Ich stand in der Wüste. Der Himmel hatte bunte Streifen. Jeder kleinste Lichtwechsel tauchte die Weite in einen anderen Farbton: lachsfarben, rosa, lavendel. Der Salbeigeruch war übermächtig. Noch bevor ich den Steinadler im Aufwind über mir dahingleiten sah, hörte ich ihn schreien, so deutlich, als wäre es aus meiner Kehle gekommen. Ich sehnte mich danach, mit dem Adler zu fliegen, aber ich fühlte mich mit der Erde verwurzelt. Die Berge kamen mir entgegen. Ich ging auf sie zu, auf der Suche nach Zuflucht, aber etwas hielt mich zurück.

„Verdammt!“ zischte Mulroney. „Dreht sie um! Ihre Fotze ist zu labbrig.“

„Ey, Lieutenant, wie kommt’s eigentlich, daß diese Scheiß-Bulldagger nicht mit Männern ficken, aber so große Mösen haben?“

„Frag doch mal deine Frau“, erwiderte Mulroney.
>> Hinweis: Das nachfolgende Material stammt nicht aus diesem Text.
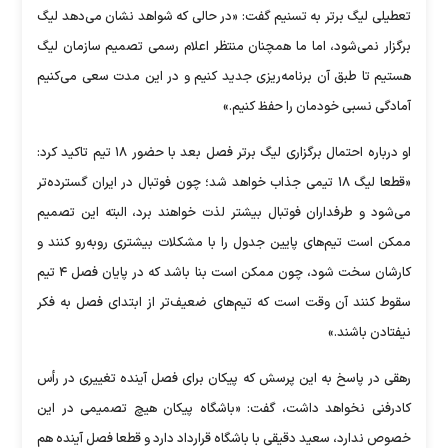
تعطیلی لیگ برتر به تسنیم گفت: «در حالی که شواهد نشان می‌دهد لیگ
برگزار نمی‌شود، اما ما همچنان منتظر اعلام رسمی تصمیم سازمان لیگ
هستیم تا طبق آن برنامه‌ریزی جدید کنیم و در این مدت سعی می‌کنیم
آمادگی نسبی خودمان را حفظ کنیم.»
او درباره احتمال برگزاری لیگ برتر فصل بعد با حضور ۱۸ تیم تاکید کرد:
«قطعا لیگ ۱۸ تیمی جذاب خواهد شد؛ چون فوتبال در ایران گسترده‌تر
می‌شود و طرفداران فوتبال بیشتر لذت خواهند برد، البته این تصمیم
ممکن است تیم‌های پایین جدول را با مشکلات بیشتری روبه‌رو کنند و
کارشان سخت شود، چون ممکن است بنا باشد که در پایان فصل ۴ تیم
سقوط کنند آن وقت است که تیم‌های ضعیف‌تر از ابتدای فصل به فکر
نیفتادن باشند.»
رهقی در پاسخ به این پرسش که پیکان برای فصل آینده تغییری در رأس
کادرفنی نخواهد داشت، گفت: «باشگاه پیکان هیچ تصمیمی در این
خصوص ندارد، سعید دقیقی با باشگاه قرارداد دارد و قطعا فصل آینده هم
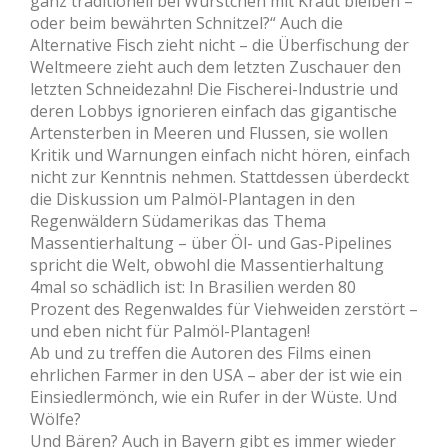
ganz traditionell bei Würstchen mit Kraut bleiben –
oder beim bewährten Schnitzel?“ Auch die
Alternative Fisch zieht nicht – die Überfischung der
Weltmeere zieht auch dem letzten Zuschauer den
letzten Schneidezahn! Die Fischerei-lndustrie und
deren Lobbys ignorieren einfach das gigantische
Artensterben in Meeren und Flussen, sie wollen
Kritik und Warnungen einfach nicht hören, einfach
nicht zur Kenntnis nehmen. Stattdessen überdeckt
die Diskussion um Palmöl-Plantagen in den
Regenwäldern Südamerikas das Thema
Massentierhaltung – über Öl- und Gas-Pipelines
spricht die Welt, obwohl die Massentierhaltung
4mal so schädlich ist: In Brasilien werden 80
Prozent des Regenwaldes für Viehweiden zerstört –
und eben nicht für Palmöl-Plantagen!
Ab und zu treffen die Autoren des Films einen
ehrlichen Farmer in den USA – aber der ist wie ein
Einsiedlermönch, wie ein Rufer in der Wüste. Und
Wölfe?
Und Bären? Auch in Bayern gibt es immer wieder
Die anderen lachten.

Ich geriet in Panik. Ich versuchte, in die Wüste zurückzukehren, aber ich konnte die fließende Öffnung zwischen den Dimensionen nicht wiederfinden. Ein berstender Schmerz in meinem Körper katapultierte mich schließlich zurück.

Ich stand wieder in der Wüste, aber diesmal hatte sich der Sand abgekühlt. Der Himmel war bewölkt; ein Sturm drohte. Die schwüle Luft war unerträglich. Ich konnte nur schwer atmen. In der Ferne hörte ich wieder den Adler schreien. Der Himmel wurde so dunkel wie die Berge. Der Wind blies mir durchs Haar.

Ich schloß die Augen und wandte mein Gesicht dem Wüstenhimmel zu. Und dann, endlich, die Erlösung: Ein warmer Regen brachte meinen Wangen die ersehnte Erleichterung.